Derivation of verbs by suffixes is less common in English. The most common verbal suffixes are usually added to:

a) adjectival bases:

-fy/-ify: to falsify, to purify;

-en: to widen, to shorten;

b) nominal bases:

-ize, -ise: to cryslalize, to patronise;

Some verbs are derived by conversion – an affixless way of word formation. Such verbs look simple and usually denote ‘an action highly characteristic of the object’ (to monkey, to fool), ‘an action with the object’ (to knife, to water), ‘an acquisition or deprivation of the object’ (to milk, to dust, to fish) or ‘an action leading to a certain state or quality’ (to empty, to dirty, to clean).

3. Complex verbs (give up, outgrow) are viewed as phrasal or composite verbs.

A phrasal verb is a multi-word verb consisting of a verb followed by one or more particles and having a meaning larger than the meaning of each of its constituent (drink up 'выпить до дна', put up with 'примириться').

Some phrasal verbs are used in sentences without a direct object: You have to stay up late tonight.

Some phrasal verbs may be followed by a noun or pronoun: He looked after the baby. He looked after him.

Some verbs in phrasal constructions may be followed by a noun or pronoun and then by a particle: He answered John back. He answered him back.

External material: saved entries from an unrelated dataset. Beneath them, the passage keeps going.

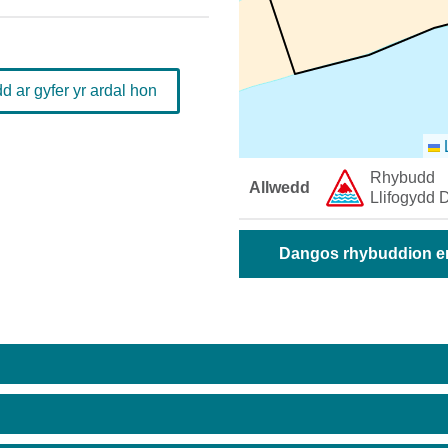
 ar gyfer yr ardal hon
L
Rhybudd ​
Allwedd
Llifogydd ​D
Dangos rhybuddion era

The number of phrasal verbs in English has remarkably grown in the last century. They constitute one of the most distinctive features of English grammar. There are thousands of them now and they require a lot of memory work on the part of a learner. (Some of them are presented in Unit 7, § 8 in this book.)

As for compound verbs, the situation is rather complicated.

Some verbs as outgrow, overflow, snowball, or housekeep are often called compound. But many other scholars deny word compounding in verbs and view such verbs either derivatives either by means of prefixation (outgrow, overflow), conversion (to snowball (v) from a snowball (n)) or back-formation (housekeep (v) from housekeeper (n)).